§ **WHAT IS NEEDED**
Print the data that follows word for word, leaving out any picture.

Saved data entries:
..........
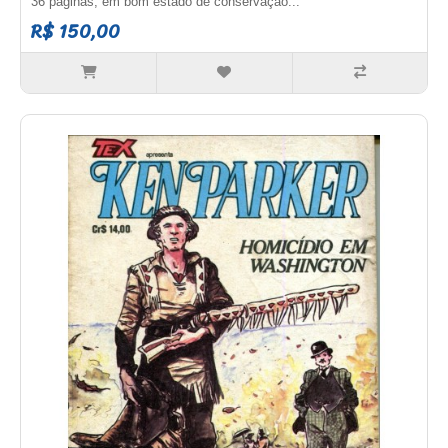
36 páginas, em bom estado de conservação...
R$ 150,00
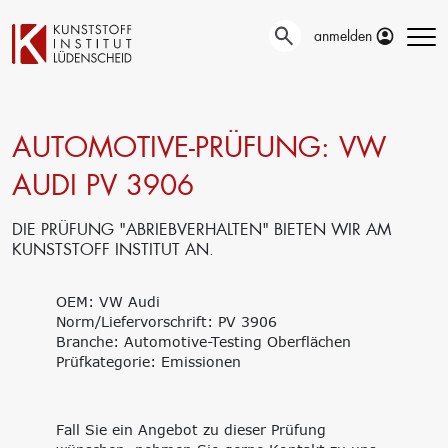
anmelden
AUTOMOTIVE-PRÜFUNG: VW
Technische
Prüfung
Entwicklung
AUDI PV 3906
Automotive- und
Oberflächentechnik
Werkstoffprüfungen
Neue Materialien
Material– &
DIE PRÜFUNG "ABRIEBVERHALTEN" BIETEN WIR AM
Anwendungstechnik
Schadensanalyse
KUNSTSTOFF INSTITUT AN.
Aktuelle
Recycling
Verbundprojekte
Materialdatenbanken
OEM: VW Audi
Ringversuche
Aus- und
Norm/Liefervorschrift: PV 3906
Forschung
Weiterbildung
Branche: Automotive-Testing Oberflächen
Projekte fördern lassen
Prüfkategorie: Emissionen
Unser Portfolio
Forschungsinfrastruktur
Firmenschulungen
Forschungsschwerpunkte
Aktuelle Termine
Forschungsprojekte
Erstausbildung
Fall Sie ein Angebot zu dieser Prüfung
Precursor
..........
§ **EXPECTED ANSWER**
36 páginas, em bom estado de conservação...
R$ 150,00
anmelden
AUTOMOTIVE-PRÜFUNG: VW
Technische
Prüfung
Entwicklung
AUDI PV 3906
Automotive- und
Oberflächentechnik
Werkstoffprüfungen
Neue Materialien
Material– &
DIE PRÜFUNG "ABRIEBVERHALTEN" BIETEN WIR AM
Anwendungstechnik
Schadensanalyse
KUNSTSTOFF INSTITUT AN.
Aktuelle
Recycling
Verbundprojekte
Materialdatenbanken
OEM: VW Audi
Ringversuche
Aus- und
Norm/Liefervorschrift: PV 3906
Forschung
Weiterbildung
Branche: Automotive-Testing Oberflächen
Projekte fördern lassen
Prüfkategorie: Emissionen
Unser Portfolio
Forschungsinfrastruktur
Firmenschulungen
Forschungsschwerpunkte
Aktuelle Termine
Forschungsprojekte
Erstausbildung
Fall Sie ein Angebot zu dieser Prüfung
Precursor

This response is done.